I was surprised to discover that the city hasn't rebuilt the fort in one of the parks in the
city's vast system of green space. The structure played such an important role in the history of Chicago. But, there is a recreation of a wall section of the fort at the Chicago History Museum, accompanied by a scale model of the entire complex.
Street and Calumet Avenue /Images & Artwork: designslinger]
In 1812, Britain was once again at war with the United States. In August of 1812, the
American settlers evacuated the fort and were on their way to Fort Wayne, when they were ambushed by a group of Native American warriors. The incident occurred along the lake front near the current intersection of 18th Street and Calumet Avenue, which resulted in the deaths of the men, women and children of the fleeing garrison group. The horrific encounter came to be known as the Fort Dearborn Massacre . The scene is depicted in a highly, emotionally overwrought limestone relief on the southwest tower of the bridge.
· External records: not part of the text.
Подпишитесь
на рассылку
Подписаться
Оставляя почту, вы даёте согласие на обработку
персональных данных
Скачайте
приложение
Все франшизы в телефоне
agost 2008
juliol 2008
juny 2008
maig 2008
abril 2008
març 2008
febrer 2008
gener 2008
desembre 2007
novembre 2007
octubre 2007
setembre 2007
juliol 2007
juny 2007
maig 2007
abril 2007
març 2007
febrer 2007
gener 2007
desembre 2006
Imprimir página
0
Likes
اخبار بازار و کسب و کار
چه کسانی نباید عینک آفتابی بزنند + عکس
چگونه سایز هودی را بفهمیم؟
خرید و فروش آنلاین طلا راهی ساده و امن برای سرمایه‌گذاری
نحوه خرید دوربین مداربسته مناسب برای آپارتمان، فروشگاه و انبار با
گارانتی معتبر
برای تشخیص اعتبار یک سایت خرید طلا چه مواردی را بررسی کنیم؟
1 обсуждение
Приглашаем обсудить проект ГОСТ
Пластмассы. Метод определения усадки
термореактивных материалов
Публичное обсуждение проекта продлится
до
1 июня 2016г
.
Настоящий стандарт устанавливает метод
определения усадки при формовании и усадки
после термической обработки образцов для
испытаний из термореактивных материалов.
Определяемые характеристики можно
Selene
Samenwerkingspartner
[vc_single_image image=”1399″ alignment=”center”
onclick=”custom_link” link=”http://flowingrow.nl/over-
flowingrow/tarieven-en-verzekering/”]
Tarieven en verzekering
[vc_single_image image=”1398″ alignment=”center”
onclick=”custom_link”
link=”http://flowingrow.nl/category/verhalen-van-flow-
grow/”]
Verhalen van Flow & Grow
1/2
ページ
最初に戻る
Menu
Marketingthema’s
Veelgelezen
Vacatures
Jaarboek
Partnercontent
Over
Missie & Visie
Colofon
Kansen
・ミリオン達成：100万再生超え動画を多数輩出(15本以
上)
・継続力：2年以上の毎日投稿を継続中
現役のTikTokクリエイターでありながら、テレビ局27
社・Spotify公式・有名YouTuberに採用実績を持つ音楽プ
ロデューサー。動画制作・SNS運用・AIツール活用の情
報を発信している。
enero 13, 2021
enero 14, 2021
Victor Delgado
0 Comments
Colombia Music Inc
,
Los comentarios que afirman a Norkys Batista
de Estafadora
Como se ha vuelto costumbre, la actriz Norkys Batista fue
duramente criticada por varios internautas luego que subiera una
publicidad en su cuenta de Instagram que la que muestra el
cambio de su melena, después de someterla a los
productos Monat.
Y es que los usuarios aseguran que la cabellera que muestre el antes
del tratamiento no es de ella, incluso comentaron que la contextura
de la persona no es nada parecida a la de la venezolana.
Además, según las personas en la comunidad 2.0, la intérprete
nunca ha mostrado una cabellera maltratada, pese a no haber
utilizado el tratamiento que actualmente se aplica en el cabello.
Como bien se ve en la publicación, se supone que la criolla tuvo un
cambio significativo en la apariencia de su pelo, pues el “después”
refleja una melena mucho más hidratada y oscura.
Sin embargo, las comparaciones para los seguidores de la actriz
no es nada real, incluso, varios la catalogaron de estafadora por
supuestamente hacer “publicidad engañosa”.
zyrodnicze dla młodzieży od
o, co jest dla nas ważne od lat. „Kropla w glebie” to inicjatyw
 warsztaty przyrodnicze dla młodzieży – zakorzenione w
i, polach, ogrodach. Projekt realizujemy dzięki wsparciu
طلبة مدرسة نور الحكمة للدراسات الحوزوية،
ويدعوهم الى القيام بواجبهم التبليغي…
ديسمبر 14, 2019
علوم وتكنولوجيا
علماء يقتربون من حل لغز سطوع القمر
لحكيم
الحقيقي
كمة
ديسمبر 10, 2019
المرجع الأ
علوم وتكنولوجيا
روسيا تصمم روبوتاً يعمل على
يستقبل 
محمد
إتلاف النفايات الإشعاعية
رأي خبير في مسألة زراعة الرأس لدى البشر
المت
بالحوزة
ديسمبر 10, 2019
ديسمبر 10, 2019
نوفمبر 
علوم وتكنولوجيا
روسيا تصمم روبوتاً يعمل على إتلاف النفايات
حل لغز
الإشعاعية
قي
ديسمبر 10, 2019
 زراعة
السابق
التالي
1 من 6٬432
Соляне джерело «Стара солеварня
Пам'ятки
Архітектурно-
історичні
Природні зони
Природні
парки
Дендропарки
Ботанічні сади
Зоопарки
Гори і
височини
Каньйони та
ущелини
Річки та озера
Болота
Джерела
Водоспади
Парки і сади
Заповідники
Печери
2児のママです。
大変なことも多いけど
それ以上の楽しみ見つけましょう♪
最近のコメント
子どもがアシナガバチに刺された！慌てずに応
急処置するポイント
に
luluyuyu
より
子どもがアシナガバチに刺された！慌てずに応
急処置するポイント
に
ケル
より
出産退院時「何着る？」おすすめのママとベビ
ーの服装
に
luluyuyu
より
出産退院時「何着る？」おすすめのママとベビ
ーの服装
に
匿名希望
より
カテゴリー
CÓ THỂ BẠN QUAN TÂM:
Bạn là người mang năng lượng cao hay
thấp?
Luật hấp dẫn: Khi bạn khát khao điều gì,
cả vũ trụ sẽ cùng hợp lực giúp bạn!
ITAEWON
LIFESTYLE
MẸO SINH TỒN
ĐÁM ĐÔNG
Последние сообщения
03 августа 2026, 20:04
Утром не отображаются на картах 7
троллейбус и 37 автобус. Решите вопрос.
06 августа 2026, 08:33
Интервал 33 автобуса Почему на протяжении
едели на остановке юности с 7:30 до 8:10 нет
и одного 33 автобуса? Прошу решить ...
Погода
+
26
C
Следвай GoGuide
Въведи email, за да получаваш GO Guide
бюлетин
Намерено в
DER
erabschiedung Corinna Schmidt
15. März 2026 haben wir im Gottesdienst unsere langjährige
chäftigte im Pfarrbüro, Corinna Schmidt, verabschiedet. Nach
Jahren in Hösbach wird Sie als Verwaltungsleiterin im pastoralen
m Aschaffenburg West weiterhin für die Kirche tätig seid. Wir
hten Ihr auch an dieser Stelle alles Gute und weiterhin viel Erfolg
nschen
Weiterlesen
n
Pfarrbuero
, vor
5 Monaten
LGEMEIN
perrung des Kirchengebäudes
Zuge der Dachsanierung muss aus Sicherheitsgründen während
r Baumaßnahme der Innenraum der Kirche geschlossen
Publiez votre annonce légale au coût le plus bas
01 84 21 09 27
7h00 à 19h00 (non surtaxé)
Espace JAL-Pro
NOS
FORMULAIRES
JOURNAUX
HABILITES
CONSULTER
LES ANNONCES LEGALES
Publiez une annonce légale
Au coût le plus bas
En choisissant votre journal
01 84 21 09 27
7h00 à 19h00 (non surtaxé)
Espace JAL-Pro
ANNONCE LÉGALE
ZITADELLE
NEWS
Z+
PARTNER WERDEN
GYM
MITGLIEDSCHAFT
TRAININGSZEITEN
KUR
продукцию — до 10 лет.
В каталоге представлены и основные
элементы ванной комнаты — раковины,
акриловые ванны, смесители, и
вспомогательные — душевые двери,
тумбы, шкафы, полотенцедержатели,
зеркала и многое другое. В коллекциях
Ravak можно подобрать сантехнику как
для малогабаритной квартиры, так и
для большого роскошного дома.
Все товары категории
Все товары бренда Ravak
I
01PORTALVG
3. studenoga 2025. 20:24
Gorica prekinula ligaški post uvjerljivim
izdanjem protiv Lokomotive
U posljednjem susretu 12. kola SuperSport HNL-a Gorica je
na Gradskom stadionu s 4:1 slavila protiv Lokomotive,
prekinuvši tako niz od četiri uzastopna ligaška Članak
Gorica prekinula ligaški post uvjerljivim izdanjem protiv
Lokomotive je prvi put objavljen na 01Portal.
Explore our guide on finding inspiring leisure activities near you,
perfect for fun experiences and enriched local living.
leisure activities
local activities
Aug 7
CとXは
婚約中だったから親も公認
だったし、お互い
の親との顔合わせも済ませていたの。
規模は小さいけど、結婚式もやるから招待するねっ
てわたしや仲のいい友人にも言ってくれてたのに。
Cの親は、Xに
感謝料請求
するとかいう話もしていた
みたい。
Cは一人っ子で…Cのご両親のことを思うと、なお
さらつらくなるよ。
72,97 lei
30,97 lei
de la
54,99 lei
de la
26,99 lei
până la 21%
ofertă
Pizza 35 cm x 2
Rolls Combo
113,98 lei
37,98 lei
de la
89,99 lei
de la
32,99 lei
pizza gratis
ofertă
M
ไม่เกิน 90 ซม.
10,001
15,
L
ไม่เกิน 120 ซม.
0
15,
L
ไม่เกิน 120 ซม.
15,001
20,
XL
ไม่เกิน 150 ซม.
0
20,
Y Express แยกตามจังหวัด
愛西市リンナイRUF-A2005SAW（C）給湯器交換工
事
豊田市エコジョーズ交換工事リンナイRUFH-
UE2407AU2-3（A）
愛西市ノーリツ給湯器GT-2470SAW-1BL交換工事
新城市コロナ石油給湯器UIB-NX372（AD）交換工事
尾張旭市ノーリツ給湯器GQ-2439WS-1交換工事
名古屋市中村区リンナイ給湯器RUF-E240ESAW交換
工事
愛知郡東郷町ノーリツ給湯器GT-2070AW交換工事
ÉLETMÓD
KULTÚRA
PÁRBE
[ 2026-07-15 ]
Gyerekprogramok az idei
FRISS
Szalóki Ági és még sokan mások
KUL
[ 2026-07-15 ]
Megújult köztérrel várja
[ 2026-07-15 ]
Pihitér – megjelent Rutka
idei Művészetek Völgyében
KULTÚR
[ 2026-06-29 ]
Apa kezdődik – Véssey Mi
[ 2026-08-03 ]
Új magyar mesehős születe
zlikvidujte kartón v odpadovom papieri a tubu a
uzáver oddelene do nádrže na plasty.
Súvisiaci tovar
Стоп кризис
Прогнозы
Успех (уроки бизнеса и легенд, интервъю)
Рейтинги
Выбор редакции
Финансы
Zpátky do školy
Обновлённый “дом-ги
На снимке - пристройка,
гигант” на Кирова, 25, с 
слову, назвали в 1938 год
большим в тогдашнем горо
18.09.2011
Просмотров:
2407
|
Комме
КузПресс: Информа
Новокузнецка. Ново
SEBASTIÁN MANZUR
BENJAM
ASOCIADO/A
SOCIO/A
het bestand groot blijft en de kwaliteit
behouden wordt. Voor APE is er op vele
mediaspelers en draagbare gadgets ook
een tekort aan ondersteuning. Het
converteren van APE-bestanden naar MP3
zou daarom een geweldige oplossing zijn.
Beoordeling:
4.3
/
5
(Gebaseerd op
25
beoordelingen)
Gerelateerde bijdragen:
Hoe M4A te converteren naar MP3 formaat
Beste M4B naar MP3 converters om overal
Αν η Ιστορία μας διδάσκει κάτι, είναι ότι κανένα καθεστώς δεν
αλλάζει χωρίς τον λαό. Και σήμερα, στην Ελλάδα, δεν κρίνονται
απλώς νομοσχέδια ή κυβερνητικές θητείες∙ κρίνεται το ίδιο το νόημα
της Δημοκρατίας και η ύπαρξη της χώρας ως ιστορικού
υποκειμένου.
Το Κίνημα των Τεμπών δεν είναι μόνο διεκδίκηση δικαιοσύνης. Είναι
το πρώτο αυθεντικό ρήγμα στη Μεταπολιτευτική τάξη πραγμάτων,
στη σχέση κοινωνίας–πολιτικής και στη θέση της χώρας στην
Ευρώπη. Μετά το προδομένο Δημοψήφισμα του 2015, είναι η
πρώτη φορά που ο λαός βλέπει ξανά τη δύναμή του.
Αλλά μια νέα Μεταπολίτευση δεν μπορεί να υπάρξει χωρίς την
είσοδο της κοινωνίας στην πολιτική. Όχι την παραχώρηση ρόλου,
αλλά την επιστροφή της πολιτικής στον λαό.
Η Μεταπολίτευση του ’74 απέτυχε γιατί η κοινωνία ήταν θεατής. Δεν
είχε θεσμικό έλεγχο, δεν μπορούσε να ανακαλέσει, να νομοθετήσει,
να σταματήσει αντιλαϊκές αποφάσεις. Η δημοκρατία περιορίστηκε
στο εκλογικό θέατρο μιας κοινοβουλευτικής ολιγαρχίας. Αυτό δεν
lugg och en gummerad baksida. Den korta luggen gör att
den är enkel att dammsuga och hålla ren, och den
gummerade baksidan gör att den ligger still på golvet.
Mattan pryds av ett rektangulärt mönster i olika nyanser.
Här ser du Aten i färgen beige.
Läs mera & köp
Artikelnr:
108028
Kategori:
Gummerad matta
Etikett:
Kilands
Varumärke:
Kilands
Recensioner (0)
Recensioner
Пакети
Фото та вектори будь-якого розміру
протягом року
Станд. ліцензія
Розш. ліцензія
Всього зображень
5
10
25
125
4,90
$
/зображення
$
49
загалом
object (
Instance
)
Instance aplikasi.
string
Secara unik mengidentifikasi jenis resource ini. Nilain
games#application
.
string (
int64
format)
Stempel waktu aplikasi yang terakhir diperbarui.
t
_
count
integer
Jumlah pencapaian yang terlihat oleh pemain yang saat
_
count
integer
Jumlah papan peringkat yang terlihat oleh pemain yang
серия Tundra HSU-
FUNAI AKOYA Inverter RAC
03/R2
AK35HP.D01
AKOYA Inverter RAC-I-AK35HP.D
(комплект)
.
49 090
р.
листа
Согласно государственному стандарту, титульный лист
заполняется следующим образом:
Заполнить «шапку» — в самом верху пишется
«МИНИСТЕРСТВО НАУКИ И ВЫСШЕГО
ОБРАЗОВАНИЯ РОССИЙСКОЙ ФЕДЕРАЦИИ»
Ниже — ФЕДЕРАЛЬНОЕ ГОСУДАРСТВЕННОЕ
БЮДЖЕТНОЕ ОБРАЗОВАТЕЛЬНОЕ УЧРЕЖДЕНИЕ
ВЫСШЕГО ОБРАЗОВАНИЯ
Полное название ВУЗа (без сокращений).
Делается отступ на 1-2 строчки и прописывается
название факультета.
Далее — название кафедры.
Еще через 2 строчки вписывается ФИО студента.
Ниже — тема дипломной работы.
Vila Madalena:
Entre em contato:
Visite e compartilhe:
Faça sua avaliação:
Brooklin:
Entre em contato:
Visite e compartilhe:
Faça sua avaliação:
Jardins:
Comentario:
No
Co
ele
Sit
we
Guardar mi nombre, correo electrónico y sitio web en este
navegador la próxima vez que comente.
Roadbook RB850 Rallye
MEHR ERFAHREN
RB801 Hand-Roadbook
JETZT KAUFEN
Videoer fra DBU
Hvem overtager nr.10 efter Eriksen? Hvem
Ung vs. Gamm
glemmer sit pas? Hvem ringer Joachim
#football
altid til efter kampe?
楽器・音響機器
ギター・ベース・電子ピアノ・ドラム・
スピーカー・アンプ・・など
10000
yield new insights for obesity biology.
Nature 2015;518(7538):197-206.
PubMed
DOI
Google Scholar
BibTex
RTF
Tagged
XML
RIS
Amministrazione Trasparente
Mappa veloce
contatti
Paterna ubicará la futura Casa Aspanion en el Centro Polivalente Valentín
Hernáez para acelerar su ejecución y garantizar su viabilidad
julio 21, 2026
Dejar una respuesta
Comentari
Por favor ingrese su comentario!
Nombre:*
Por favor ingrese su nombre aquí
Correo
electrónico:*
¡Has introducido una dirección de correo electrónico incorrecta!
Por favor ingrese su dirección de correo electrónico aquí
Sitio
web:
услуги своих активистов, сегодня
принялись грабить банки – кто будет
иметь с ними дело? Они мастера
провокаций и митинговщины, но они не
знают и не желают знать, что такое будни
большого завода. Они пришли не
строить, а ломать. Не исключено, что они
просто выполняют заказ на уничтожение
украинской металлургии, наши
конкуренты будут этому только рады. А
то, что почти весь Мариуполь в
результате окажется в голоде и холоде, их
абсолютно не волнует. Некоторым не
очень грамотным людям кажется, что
A new fort was built on the same site in 1816 where it remained standing until 1856, but
the days of frontier living had come to an end for the city's inhabitants. In 1816 there were approximately 30 people living at the mouth of the river at Lake Michigan. By the time of the 1850 census 30,000 people called Chicago home. Today, each year, millions of feet walk over the brass imprints embedded in concrete at Michigan and Wacker, marking the site where a few hearty souls planted posts into the ground of an obscure outpost, which grew into one of the world's great metropolises.





























































You did a nice job.
Thanks!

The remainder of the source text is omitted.